In the end, what matters in a laboratory, is how reliable we can expect a single measured result to be. How do we estimate the effect that all possible error sources together can have on our measurements?

When verifying a test that gives quantitative results, we measure imprecision and bias. In many cases, these are done as separate studies. Imprecision is measured with repeated measurements of a small number of samples. In contrast, bias is typically measured using a rather large set of samples to cover the whole measuring range, and then calculating either average bias or bias as a function of concentration.

These are valuable techniques for verifications when we seek to understand the behavior and reliability of the method or instrument, possibly finding reasons for calibration or other adjustments.

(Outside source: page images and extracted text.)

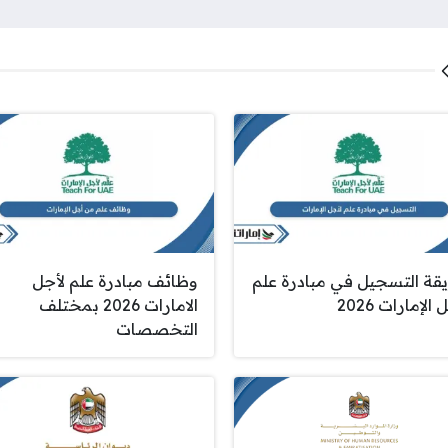
قة التسجيل في مبادرة علم
وظائف مبادرة علم لأجل
الإمارات 2026
الامارات 2026 بمختلف
التخصصات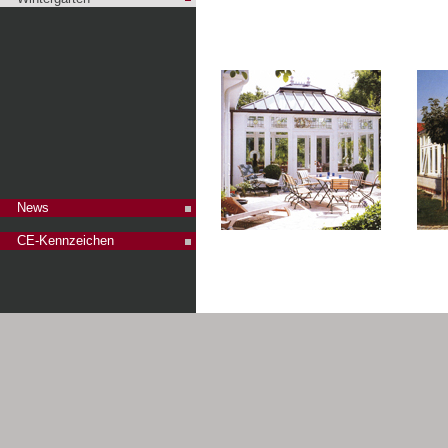
News
CE-Kennzeichen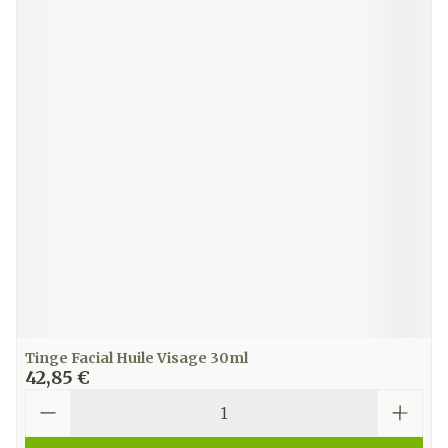
Tinge Facial Huile Visage 30ml
42,85 €
Quantité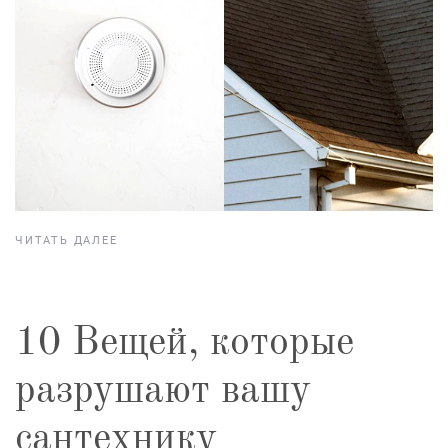
ЧИТАТЬ ДАЛЕЕ
10 Вещей, которые
разрушают вашу
сантехнику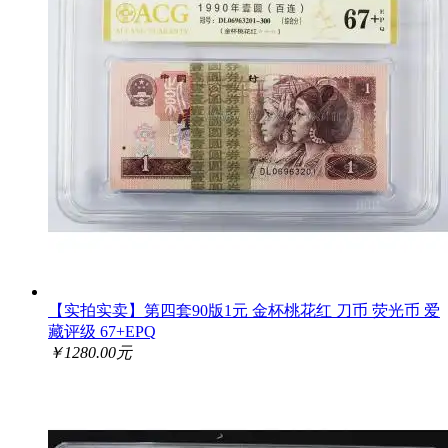
【实拍实卖】第四套90版1元 金杯桃花红 刀币 荧光币 爱
藏评级 67+EPQ
￥1280.00元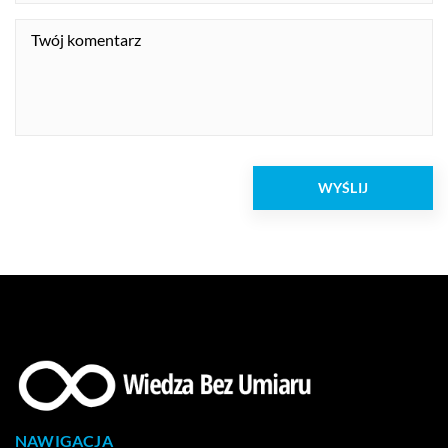
NAWIGACJA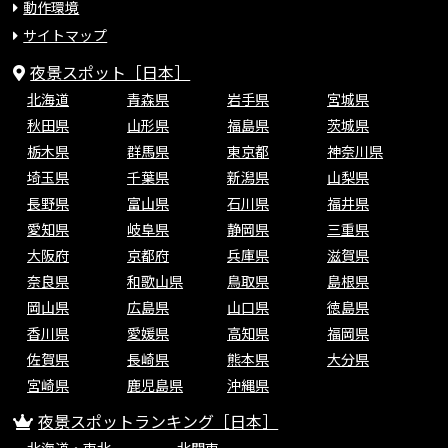
動作環境
サイトマップ
夜景スポット［日本］
北海道
青森県
岩手県
宮城県
秋田県
山形県
福島県
茨城県
栃木県
群馬県
東京都
神奈川県
埼玉県
千葉県
新潟県
山梨県
長野県
富山県
石川県
福井県
愛知県
岐阜県
静岡県
三重県
大阪府
京都府
兵庫県
滋賀県
奈良県
和歌山県
鳥取県
島根県
岡山県
広島県
山口県
徳島県
香川県
愛媛県
高知県
福岡県
佐賀県
長崎県
熊本県
大分県
宮崎県
鹿児島県
沖縄県
夜景スポットランキング［日本］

But when we start to use the method for diagnostics, what truly matters is how close to the truth our results are overall. That’s a question where we don’t have a clear answer if we examine random error (i.e., imprecision) and systematic error (i.e., bias) separately. So how can we combine them to describe how close to the truth we can expect our results to be?

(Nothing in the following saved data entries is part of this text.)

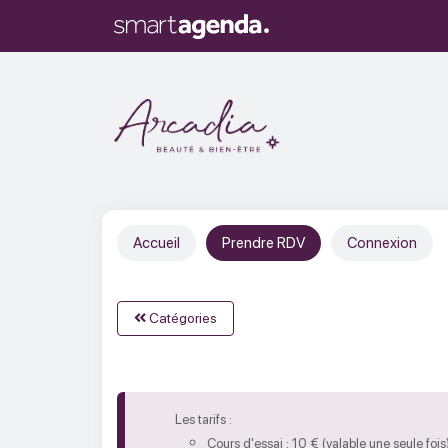
Accueil
Prendre RDV
Connexion
Catégories
Les tarifs :
Cours d'essai : 10 € (valable une seule fois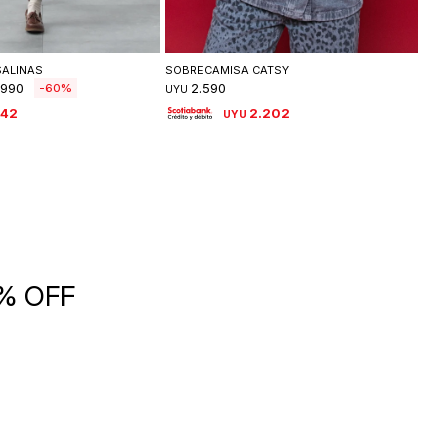
leccionar talle
Seleccionar talle
SALINAS
SOBRECAMISA CATSY
BUZ
990
2.590
60
UYU
UYU
842
2.202
UYU
5% OFF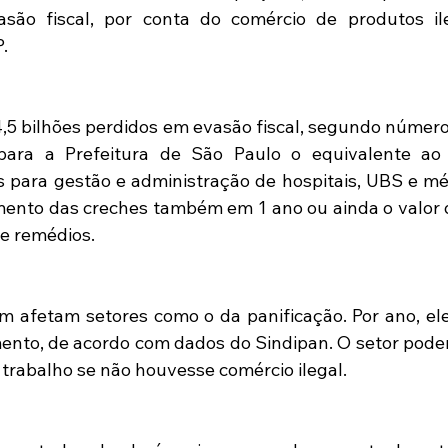
são fiscal, por conta do comércio de produtos ile
.
5 bilhões perdidos em evasão fiscal, segundo número
para a Prefeitura de São Paulo o equivalente ao
s para gestão e administração de hospitais, UBS e mé
ento das creches também em 1 ano ou ainda o valor d
 remédios.  
 afetam setores como o da panificação. Por ano, ele
nto, de acordo com dados do Sindipan. O setor poderi
 trabalho se não houvesse comércio ilegal.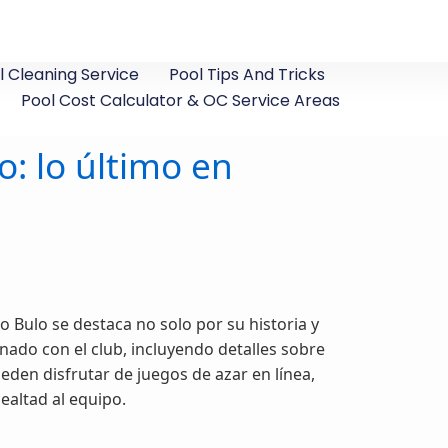
 Cleaning Service
Pool Tips And Tricks
Pool Cost Calculator & OC Service Areas
o: lo último en
 Bulo se destaca no solo por su historia y
nado con el club, incluyendo detalles sobre
ueden disfrutar de juegos de azar en línea,
ealtad al equipo.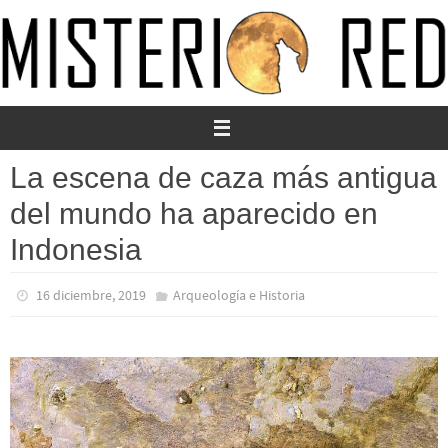
Ir
al
contenido
La escena de caza más antigua
del mundo ha aparecido en
Indonesia
16 diciembre, 2019
Arqueología e Historia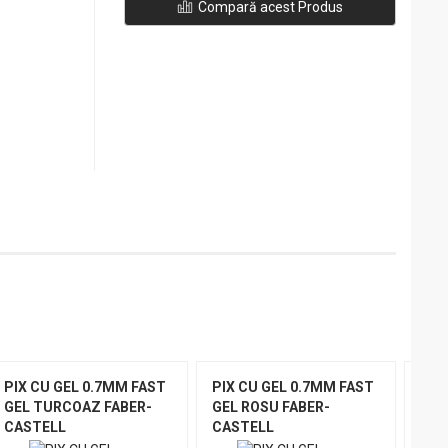
Compară acest Produs
PIX CU GEL 0.7MM FAST
PIX CU GEL 0.7MM FAST
PIX
GEL TURCOAZ FABER-
GEL ROSU FABER-
GEL
CASTELL
CASTELL
CAS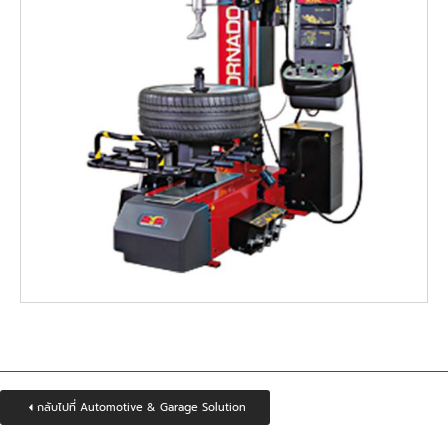
กลับไปที่ Automotive & Garage Solution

In this article, we introduce two approaches to this and discuss how they differ. We are talking about accuracy, meaning the closeness of agreement between a test result and the accepted reference value. Let’s start by looking at the components of accuracy: imprecision and bias and what they mean.

## Standard deviation describes the variation in the data

Standard deviation (*SD*) and coefficient of variation (*%CV*) describe the variation in the data, i.e., observed random error either on an absolute scale (*SD*) or on a proportional scale (*%CV*). They give us the width of the distribution of the measured results if we measure the same sample again and again. If we took an infinite number of measurements, the distribution of the results should ideally look like *Image 1*. On the *x*-axis, we have the measured value (e.g., analyte concentration), and the dark blue curve shows the number of measurements given by each result. The vertical green line in the middle of the image shows the mean value of these results.

With about *68%* probability, the measured result of our sample would be at most *1 SD* away from the mean; in other words, they fall within the area with the darkest shade of blue in the distribution (between values *Mean – SD* and *Mean + SD*). With about *95%* probability, the result is no more than *2 SD* away from the mean, meaning that it’s found somewhere within the areas with darkest and second darkest shades of blue (between values *Mean – 2 SD* and *Mean + 2 SD*).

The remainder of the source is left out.